Crazy Taxi gives the player a broad arrow toward the destination, then asks them to make it under the target time through both driving skill and city knowledge. A Mirror's Edge version could have been excellent: pick up a package, deliver it across the open world, and succeed through navigation plus momentum.
That would create a different kind of gameplay from the campaign's linear missions. It would test whether the player understands the city and can maintain flow across a long self-directed route.
But in the fractured, maze-like City of Glass, that mission would likely collapse into following the red line or falling to your death.
Player-made time trials show the potential
One feature does fit the open world: player-made time trials. Players can create their own routes through the City of Glass, which would not work as well in a purely linear game where the strongest sections are already converted into official races.
Even here, Burnout Paradise offers a stronger model. It puts leaderboards on every road, so competition is passive and constant. The player is always encouraged to drive faster, take risks, and improve their mastery of the city.
Burnout also keeps collectibles aligned with motion. Smashing gates and billboards happens while driving. Catalyst collectibles, by contrast, often stop the player dead to open a fuse box or poke at an object.
Even mission givers in Burnout are part of the motion. They race past and challenge the player to give chase, instead of standing around waiting to be activated.
Security hubs almost get it right
Catalyst does have one mission type that uses the open world well: security hub side quests.
These ask the player to defeat guards, smash a tower, and then escape from a helicopter. Like stunt run events in Burnout Paradise, the player can run in any direction, picking any route that keeps enough momentum to outrun the chase.
There is no predetermined path and no single correct direction. Any knowledge of the City of Glass helps the player avoid dead ends and drops.
Unfortunately, the best strategy is still to follow the red line to the nearest safe house, where the chase immediately ends. The design gets close to a strong open-world parkour mission, then lets the guidance system solve it.

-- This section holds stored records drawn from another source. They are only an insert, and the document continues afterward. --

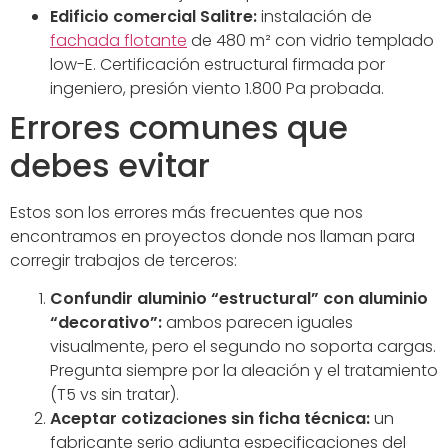
Edificio comercial Salitre:
instalación de
fachada flotante
de 480 m² con vidrio templado
low-E. Certificación estructural firmada por
ingeniero, presión viento 1.800 Pa probada.
Errores comunes que
debes evitar
Estos son los errores más frecuentes que nos
encontramos en proyectos donde nos llaman para
corregir trabajos de terceros:
Confundir aluminio “estructural” con aluminio
“decorativo”:
ambos parecen iguales
visualmente, pero el segundo no soporta cargas.
Pregunta siempre por la aleación y el tratamiento
(T5 vs sin tratar).
Aceptar cotizaciones sin ficha técnica:
un
fabricante serio adjunta especificaciones del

Open-world parkour can work
The lesson is not that Mirror's Edge cannot work in an open world. The movement mechanics are compatible with free roaming, and an open play space could create mission types that complement the linear and puzzle-like campaign missions.
The problem is the combination of choices: a fractured layout, heavy reliance on Runner's Vision, side quests that behave like short linear slices, and main missions that happen in isolated bespoke spaces.
Burnout Paradise shows the stronger version of the idea. If the game is going to be open world, the city has to matter to events, shortcuts, navigation, collectibles, competition, and mastery.
Catalyst has flashes of that possibility, especially in player-made time trials and helicopter escapes. But most of the time, the City of Glass is not a place the player learns and exploits. It is a complicated route network that the red line solves for them.